We can compare the errors of each of these in a cross validation plot each kernel:
##
## Attaching package: 'dplyr'
## The following objects are masked from 'package:stats':
##
## filter, lag
## The following objects are masked from 'package:base':
##
## intersect, setdiff, setequal, union
We see that as stated above the best model was a radial kernel with a gamma of 0.1 and cost of 10. We will train this best model and then make a few different plots:
We see that we cannot provide an easily visible decision boundary using these variables, due to the high dimensional nature of the data.
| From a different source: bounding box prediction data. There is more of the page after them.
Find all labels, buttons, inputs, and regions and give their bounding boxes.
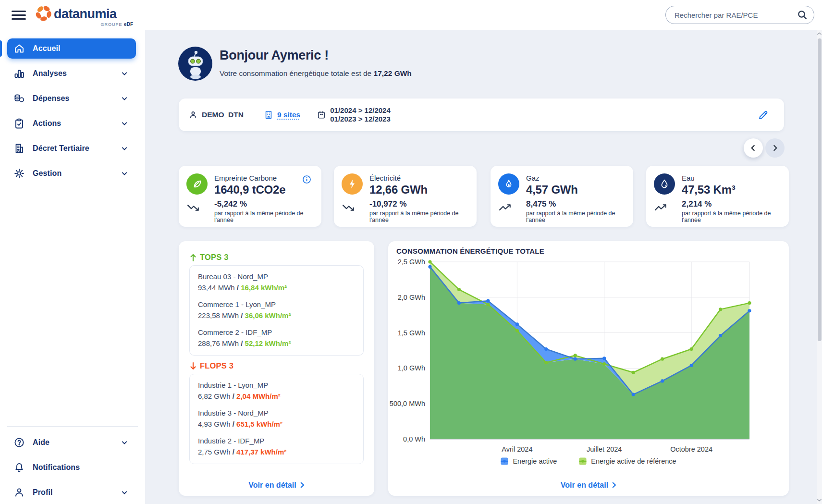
flops-header: FLOPS 3 — [189, 361, 233, 370]
chevron-down-icon[interactable] — [120, 438, 129, 447]
y-tick-label: 2,5 GWh — [398, 258, 425, 266]
flame-icon — [498, 173, 519, 195]
edit-pencil-icon[interactable] — [757, 109, 769, 123]
chevron-down-icon[interactable] — [120, 169, 129, 178]
sidebar-item-label: Aide — [33, 438, 120, 447]
building-icon — [13, 143, 25, 154]
sidebar-item-label: Analyses — [33, 69, 120, 78]
sidebar-item-depenses[interactable]: Dépenses — [7, 88, 136, 109]
carousel-prev-button[interactable] — [744, 138, 763, 158]
chevron-down-icon[interactable] — [120, 144, 129, 153]
list-item: Commerce 2 - IDF_MP — [198, 328, 272, 336]
chevron-right-icon — [770, 143, 780, 153]
scroll-down-icon[interactable] — [817, 496, 822, 504]
chevron-right-icon — [612, 482, 616, 488]
assistant-avatar — [178, 47, 212, 81]
calendar-icon — [317, 110, 326, 120]
logo-swirl-icon — [35, 4, 54, 25]
chevron-down-icon[interactable] — [120, 119, 129, 128]
marker-active — [428, 265, 431, 269]
see-detail-link[interactable]: Voir en détail — [248, 481, 304, 490]
sidebar-item-aide[interactable]: Aide — [7, 432, 136, 453]
kpi-card-electricite: Électricité 12,66 GWh -10,972 % par rapp… — [334, 166, 477, 227]
marker-reference — [428, 260, 431, 263]
kpi-delta: -5,242 % — [214, 199, 247, 209]
sidebar-item-accueil[interactable]: Accueil — [7, 38, 136, 59]
y-tick-label: 2,0 GWh — [398, 294, 425, 301]
sites-link[interactable]: 9 sites — [277, 111, 300, 119]
chevron-right-icon — [300, 482, 305, 488]
help-circle-icon — [13, 437, 25, 448]
top-bar: datanumia GROUPE eDF — [0, 0, 822, 30]
sidebar-item-profil[interactable]: Profil — [7, 482, 136, 503]
chevron-down-icon[interactable] — [120, 94, 129, 103]
hamburger-menu-icon[interactable] — [12, 8, 26, 22]
marker-reference — [748, 301, 751, 305]
scrollbar-thumb[interactable] — [818, 38, 822, 341]
tops-header: TOPS 3 — [189, 253, 229, 262]
x-tick-label: Juillet 2024 — [587, 445, 622, 453]
leaf-icon — [186, 173, 208, 195]
marker-active — [689, 364, 693, 367]
kpi-description: par rapport à la même période del'année — [526, 210, 615, 223]
sites-selector: 9 sites — [264, 110, 300, 120]
sidebar-item-decret-tertiaire[interactable]: Décret Tertiaire — [7, 138, 136, 159]
list-item: Commerce 1 - Lyon_MP — [198, 300, 276, 308]
panel-footer: Voir en détail — [179, 474, 374, 496]
vertical-scrollbar[interactable] — [817, 30, 822, 504]
sidebar-item-label: Notifications — [33, 463, 136, 472]
list-item: Bureau 03 - Nord_MP — [198, 272, 268, 281]
marker-active — [748, 309, 751, 312]
gear-icon — [13, 168, 25, 179]
sidebar-item-notifications[interactable]: Notifications — [7, 457, 136, 478]
sidebar: Accueil Analyses Dépenses Actions — [0, 30, 145, 504]
chevron-down-icon[interactable] — [120, 69, 129, 78]
clipboard-check-icon — [13, 118, 25, 129]
arrow-down-icon — [189, 362, 197, 370]
logo-wordmark: datanumia — [54, 7, 117, 21]
tops-flops-panel: TOPS 3 Bureau 03 - Nord_MP 93,44 MWh / 1… — [179, 241, 374, 496]
period-selector[interactable]: 01/2024 > 12/2024 01/2023 > 12/2023 — [317, 106, 391, 123]
search-input[interactable] — [666, 11, 797, 19]
sidebar-item-label: Dépenses — [33, 94, 120, 103]
kpi-card-gaz: Gaz 4,57 GWh 8,475 % par rapport à la mê… — [491, 166, 633, 227]
kpi-label: Eau — [682, 174, 695, 182]
trend-up-icon — [499, 203, 512, 214]
x-tick-label: Avril 2024 — [502, 445, 532, 453]
person-icon — [188, 110, 198, 120]
marker-reference — [689, 347, 693, 351]
kpi-label: Électricité — [369, 174, 401, 182]
carousel-next-button[interactable] — [765, 138, 785, 158]
period-previous: 01/2023 > 12/2023 — [330, 115, 391, 123]
sidebar-item-gestion[interactable]: Gestion — [7, 163, 136, 184]
kpi-delta: -10,972 % — [369, 199, 407, 209]
kpi-value: 1640,9 tCO2e — [214, 183, 285, 197]
marker-reference — [544, 361, 548, 364]
sidebar-item-label: Profil — [33, 488, 120, 497]
info-icon[interactable] — [302, 174, 312, 186]
consumption-area-chart[interactable]: 0,0 Wh500,0 MWh1,0 GWh1,5 GWh2,0 GWh2,5 … — [388, 241, 789, 455]
legend-item-energie-reference[interactable]: Energie active de référence — [579, 457, 676, 465]
see-detail-link[interactable]: Voir en détail — [561, 481, 616, 490]
list-item-value: 4,93 GWh / 651,5 kWh/m² — [198, 420, 282, 428]
datanumia-logo: datanumia GROUPE eDF — [35, 4, 117, 25]
kpi-description: par rapport à la même période del'année — [369, 210, 459, 223]
sidebar-item-label: Gestion — [33, 169, 120, 178]
sidebar-item-actions[interactable]: Actions — [7, 113, 136, 134]
sidebar-item-analyses[interactable]: Analyses — [7, 63, 136, 84]
tops-list: Bureau 03 - Nord_MP 93,44 MWh / 16,84 kW… — [189, 265, 364, 356]
filter-bar: DEMO_DTN 9 sites 01/2024 > 12/2024 01/20… — [179, 98, 784, 131]
sidebar-item-label: Décret Tertiaire — [33, 144, 120, 153]
chevron-down-icon[interactable] — [120, 488, 129, 497]
scroll-up-icon[interactable] — [817, 30, 822, 37]
bell-icon — [13, 462, 25, 473]
chart-footer: Voir en détail — [388, 474, 789, 496]
legend-item-energie-active[interactable]: Energie active — [501, 457, 557, 465]
list-item-value: 93,44 MWh / 16,84 kWh/m² — [198, 283, 287, 292]
kpi-value: 47,53 Km³ — [682, 183, 736, 197]
marker-active — [632, 393, 635, 396]
y-tick-label: 0,0 Wh — [403, 435, 425, 443]
x-tick-label: Octobre 2024 — [670, 445, 712, 453]
search-icon[interactable] — [797, 9, 808, 21]
kpi-description: par rapport à la même période del'année — [214, 210, 304, 223]
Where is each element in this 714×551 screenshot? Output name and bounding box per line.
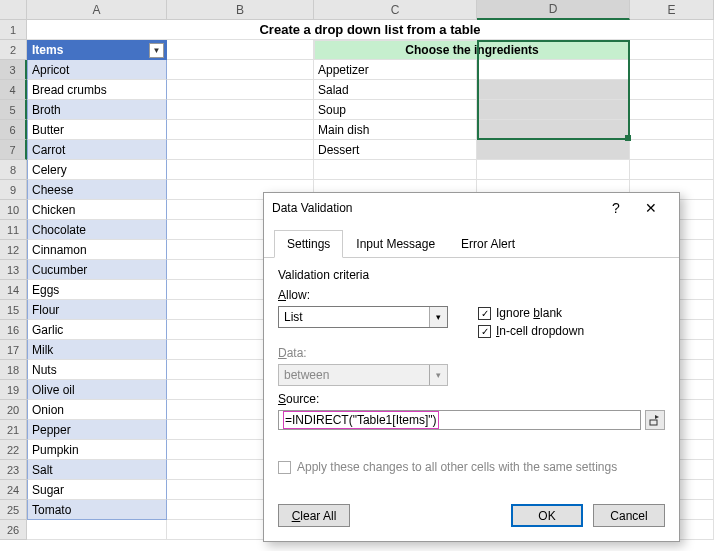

This problem involves the OJ data set which is part of the ISLR2 package.
set.seed(123)
n <- nrow(OJ)
train_idx <- sample(1:n, size = 800)
# Create training and test sets
train <- OJ[train_idx, ]
test <- OJ[-train_idx, ]
svm_linear <- svm(Purchase ~ ., data = train, cost = 0.01)
summary(svm_linear)
##
## Call:
## svm(formula = Purchase ~ ., data = train, cost = 0.01)
##
##
## Parameters:
## SVM-Type: C-classification
## SVM-Kernel: radial
## cost: 0.01
##
## Number of Support Vectors: 629
##
## ( 313 316 )
##
##
## Number of Classes: 2
##
## Levels:
## CH MM
We see 313 support vectors in class CH, and 316 in class MM.
## Training Accuracy: 0.60875
## Test Accuracy: 0.6148148
set.seed(123)
tuning <- tune('svm', Purchase ~ ., data = train, kernel = 'linear', ranges = list(cost = seq(0.01, 0.1, by = 0.01)))
summary(tuning)
##
## Parameter tuning of 'svm':
##
## - sampling method: 10-fold cross validation
##
## - best parameters:
## cost
## 0.04
##
## - best performance: 0.17
##
## - Detailed performance results:
## cost error dispersion
## 1 0.01 0.17375 0.04910660
## 2 0.02 0.17250 0.04816061
## 3 0.03 0.17250 0.04887626
## 4 0.04 0.17000 0.04758034
## 5 0.05 0.17125 0.04678927
## 6 0.06 0.17125 0.04678927
## 7 0.07 0.17125 0.04678927
## 8 0.08 0.17250 0.04632314
## 9 0.09 0.17250 0.04669642
## 10 0.10 0.17500 0.04823265
We see the best model is at cost 0.03.
best_model <- tuning$best.model
## Training Accuracy: 0.60875
## Test Accuracy: 0.6148148
set.seed(123)
tuning_radial <- tune( 'svm', Purchase ~ ., data = train, kernel = 'radial', ranges = list(cost = seq(0.01, 0.1, by = 0.01)))
summary(tuning_radial)
##
## Parameter tuning of 'svm':
##
## - sampling method: 10-fold cross validation
##
## - best parameters:
## cost
## 0.1
##
## - best performance: 0.17625
##
## - Detailed performance results:
## cost error dispersion
## 1 0.01 0.39125 0.04411554
## 2 0.02 0.39125 0.04411554
## 3 0.03 0.38625 0.04466309
## 4 0.04 0.26375 0.06079622
## 5 0.05 0.22000 0.06851602
## 6 0.06 0.19500 0.06351946
## 7 0.07 0.18625 0.06108112
## 8 0.08 0.17750 0.06003471
## 9 0.09 0.17750 0.05945353
## 10 0.10 0.17625 0.06108112
Here we see the best model at cost 0.08, which we will continue with and calculate the accuracy for:
## Training Accuracy: 0.84
## Test Accuracy: 0.8037037
set.seed(123)
tuning_polynomial <- tune( 'svm', Purchase ~ ., data = train, kernel = 'polynomial', degree = 2, ranges = list(cost = seq(0.01, 0.1, by = 0.01)))
summary(tuning_polynomial)
##
## Parameter tuning of 'svm':
##
## - sampling method: 10-fold cross validation
##
## - best parameters:
## cost
## 0.1
##
## - best performance: 0.31
##
## - Detailed performance results:
## cost error dispersion
## 1 0.01 0.39000 0.04281744
## 2 0.02 0.36250 0.04930066
## 3 0.03 0.35750 0.05210833
## 4 0.04 0.35375 0.05272110
## 5 0.05 0.33500 0.04816061
## 6 0.06 0.31875 0.05077524
## 7 0.07 0.31500 0.05296750
## 8 0.08 0.31375 0.05573063
## 9 0.09 0.31375 0.05573063
## 10 0.10 0.31000 0.05361903
Here we see the best model at cost 0.08, which we will continue with and calculate the accuracy for:
## Training Accuracy: 0.71125
## Test Accuracy: 0.6962963
We can compare the test accuracy for all the models:
## Linear Accuracy: 0.6148148
## Radial Accuracy: 0.8037037
## Polynomial Accuracy: 0.6962963
We see the best performing model to be SVM with a radial kernel, with an accuracy of 80.4%.